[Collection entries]
----------

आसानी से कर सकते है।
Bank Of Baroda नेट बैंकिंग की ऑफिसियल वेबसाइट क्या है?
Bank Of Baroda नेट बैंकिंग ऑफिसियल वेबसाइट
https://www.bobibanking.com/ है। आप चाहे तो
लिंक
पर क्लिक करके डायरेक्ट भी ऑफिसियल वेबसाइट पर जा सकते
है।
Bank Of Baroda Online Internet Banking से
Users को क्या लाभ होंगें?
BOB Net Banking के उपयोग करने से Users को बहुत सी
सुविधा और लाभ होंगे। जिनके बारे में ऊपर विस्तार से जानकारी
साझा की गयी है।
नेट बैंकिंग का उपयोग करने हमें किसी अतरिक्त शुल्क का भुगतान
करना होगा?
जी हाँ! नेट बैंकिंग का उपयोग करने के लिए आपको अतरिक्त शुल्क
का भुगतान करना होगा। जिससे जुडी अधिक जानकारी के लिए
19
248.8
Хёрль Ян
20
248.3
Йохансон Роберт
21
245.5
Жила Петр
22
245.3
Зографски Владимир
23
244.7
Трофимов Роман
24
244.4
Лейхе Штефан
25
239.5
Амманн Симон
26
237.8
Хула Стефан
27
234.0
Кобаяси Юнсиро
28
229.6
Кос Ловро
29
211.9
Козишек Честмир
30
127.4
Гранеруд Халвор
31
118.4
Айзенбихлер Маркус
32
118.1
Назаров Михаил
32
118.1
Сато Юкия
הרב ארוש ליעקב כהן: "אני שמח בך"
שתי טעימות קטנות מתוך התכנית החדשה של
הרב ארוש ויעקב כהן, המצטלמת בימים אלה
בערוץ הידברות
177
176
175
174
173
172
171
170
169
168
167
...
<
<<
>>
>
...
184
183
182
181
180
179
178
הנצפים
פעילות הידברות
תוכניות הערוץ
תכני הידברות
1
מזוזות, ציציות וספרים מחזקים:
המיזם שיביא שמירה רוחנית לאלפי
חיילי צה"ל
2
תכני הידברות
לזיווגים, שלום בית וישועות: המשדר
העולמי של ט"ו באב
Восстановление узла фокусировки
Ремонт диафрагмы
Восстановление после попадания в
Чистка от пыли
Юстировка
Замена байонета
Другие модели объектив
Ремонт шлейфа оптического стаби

----------

▸ **Task directions**
Provide a verbatim copy of all the entries.

▸ **Task response**
आसानी से कर सकते है।
Bank Of Baroda नेट बैंकिंग की ऑफिसियल वेबसाइट क्या है?
Bank Of Baroda नेट बैंकिंग ऑफिसियल वेबसाइट
https://www.bobibanking.com/ है। आप चाहे तो
लिंक
पर क्लिक करके डायरेक्ट भी ऑफिसियल वेबसाइट पर जा सकते
है।
Bank Of Baroda Online Internet Banking से
Users को क्या लाभ होंगें?
BOB Net Banking के उपयोग करने से Users को बहुत सी
सुविधा और लाभ होंगे। जिनके बारे में ऊपर विस्तार से जानकारी
साझा की गयी है।
नेट बैंकिंग का उपयोग करने हमें किसी अतरिक्त शुल्क का भुगतान
करना होगा?
जी हाँ! नेट बैंकिंग का उपयोग करने के लिए आपको अतरिक्त शुल्क
का भुगतान करना होगा। जिससे जुडी अधिक जानकारी के लिए
19
248.8
Хёрль Ян
20
248.3
Йохансон Роберт
21
245.5
Жила Петр
22
245.3
Зографски Владимир
23
244.7
Трофимов Роман
24
244.4
Лейхе Штефан
25
239.5
Амманн Симон
26
237.8
Хула Стефан
27
234.0
Кобаяси Юнсиро
28
229.6
Кос Ловро
29
211.9
Козишек Честмир
30
127.4
Гранеруд Халвор
31
118.4
Айзенбихлер Маркус
32
118.1
Назаров Михаил
32
118.1
Сато Юкия
הרב ארוש ליעקב כהן: "אני שמח בך"
שתי טעימות קטנות מתוך התכנית החדשה של
הרב ארוש ויעקב כהן, המצטלמת בימים אלה
בערוץ הידברות
177
176
175
174
173
172
171
170
169
168
167
...
<
<<
>>
>
...
184
183
182
181
180
179
178
הנצפים
פעילות הידברות
תוכניות הערוץ
תכני הידברות
1
מזוזות, ציציות וספרים מחזקים:
המיזם שיביא שמירה רוחנית לאלפי
חיילי צה"ל
2
תכני הידברות
לזיווגים, שלום בית וישועות: המשדר
העולמי של ט"ו באב
Восстановление узла фокусировки
Ремонт диафрагмы
Восстановление после попадания в
Чистка от пыли
Юстировка
Замена байонета
Другие модели объектив
Ремонт шлейфа оптического стаби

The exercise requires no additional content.